Even if the consultant had raised the medication change for particular consideration, the team might still have decided to move Mr Dandou- Dambelle to amber, and even if they had kept him on red, it might not have impacted on the outcome.  
 
However, in deciding level of contact from the mental health services, it does  seem  worthy  of  automatic  consideration  that  the  patient’s medication has been altered significantly. 
6ACTION SHOULD BE TAKEN

In my opinion, action should be taken to prevent future deaths and I believe that you have the power to take such action.  
7YOUR RESPONSE

You are under a duty to respond to this report within 56 days of the date of this report, namely by 24 December 2025. I, the coroner, may extend the period. 

Your response must contain details of action taken or proposed to be taken, setting out the timetable for action. Otherwise, you must explain why no action is proposed. 
8COPIES and PUBLICATION

I have sent a copy of my report to the following.

The mother, sister and fiancée of Evan Dandou-Dambelle 
HHJ Alexia Durran, the Chief Coroner of England & Wales

I am also under a duty to send a copy of your response to the Chief Coroner and all interested persons who in my opinion should receive it.

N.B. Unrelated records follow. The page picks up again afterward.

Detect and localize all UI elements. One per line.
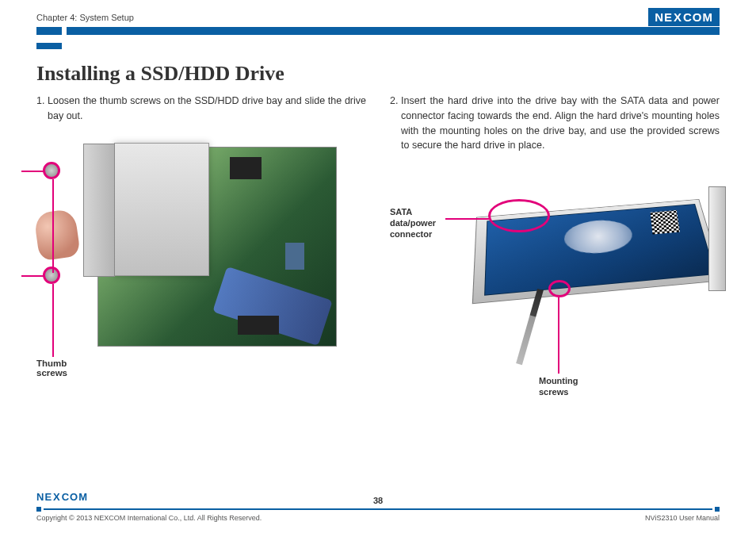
photo-pcb xyxy=(98,148,336,346)
page-number: 38 xyxy=(36,496,720,505)
step-1: 1. Loosen the thumb screws on the SSD/HD… xyxy=(36,94,366,124)
step-2: 2. Insert the hard drive into the drive … xyxy=(390,94,720,153)
sata-connector-label: SATA data/power connector xyxy=(390,207,445,240)
callout-line xyxy=(558,297,559,374)
mounting-screws-label: Mounting screws xyxy=(539,375,578,398)
pcb-chip xyxy=(230,157,262,179)
step-number: 1. xyxy=(36,94,48,124)
step-number: 2. xyxy=(390,94,401,153)
drive-bay-handle xyxy=(83,144,115,277)
callout-line xyxy=(52,179,54,273)
doc-name: NViS2310 User Manual xyxy=(645,514,720,522)
column-left: 1. Loosen the thumb screws on the SSD/HD… xyxy=(36,94,366,408)
divider-segment xyxy=(67,27,720,35)
footer-divider xyxy=(36,507,720,512)
thumb-screw-callout xyxy=(43,266,60,284)
logo-x-icon: X xyxy=(673,10,683,24)
step-text: Insert the hard drive into the drive bay… xyxy=(401,94,720,153)
qr-label-icon xyxy=(651,210,680,235)
callout-line xyxy=(445,218,490,220)
divider-segment xyxy=(36,27,62,35)
accent-bar xyxy=(36,43,62,49)
thumb-screw-callout xyxy=(43,162,60,179)
figure-hard-drive: SATA data/power connector Mounting screw… xyxy=(390,163,720,408)
brand-logo-top: NEXCOM xyxy=(648,8,720,26)
logo-part: NE xyxy=(655,10,673,24)
sata-callout-circle xyxy=(488,199,550,232)
content-columns: 1. Loosen the thumb screws on the SSD/HD… xyxy=(36,94,720,408)
logo-part: COM xyxy=(683,10,713,24)
column-right: 2. Insert the hard drive into the drive … xyxy=(390,94,720,408)
pcb-chip xyxy=(238,316,279,335)
drive-bay-body xyxy=(114,143,209,276)
divider-segment xyxy=(36,507,41,512)
footer-bottom-row: Copyright © 2013 NEXCOM International Co… xyxy=(36,514,720,522)
divider-segment xyxy=(715,507,720,512)
hand-icon xyxy=(33,208,81,261)
figure-drive-bay: Thumb screws xyxy=(36,133,366,371)
step-text: Loosen the thumb screws on the SSD/HDD d… xyxy=(48,94,366,124)
tray-handle xyxy=(708,186,726,291)
header-divider xyxy=(36,27,720,35)
screwdriver-icon xyxy=(516,289,544,365)
thumb-screws-label: Thumb screws xyxy=(36,359,67,378)
mounting-callout-circle xyxy=(548,280,571,297)
page-header: Chapter 4: System Setup NEXCOM xyxy=(36,13,720,35)
callout-line xyxy=(52,284,54,357)
copyright-text: Copyright © 2013 NEXCOM International Co… xyxy=(36,514,262,522)
pcb-chip xyxy=(285,243,304,270)
divider-segment xyxy=(44,508,712,510)
page-footer: NEXCOM 38 Copyright © 2013 NEXCOM Intern… xyxy=(36,489,720,522)
page-title: Installing a SSD/HDD Drive xyxy=(36,62,720,86)
chapter-label: Chapter 4: System Setup xyxy=(36,13,720,22)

I may also send a copy of your response to any other person who I believe may find it useful or of interest.  

The Chief Coroner may publish either or both in a complete or redacted or summary form. She may send a copy of this report to any person who she  believes  may  find  it  useful  or  of  interest.  You  may  make representations to me, the coroner, at the time of your response, about the release or the publication of your response.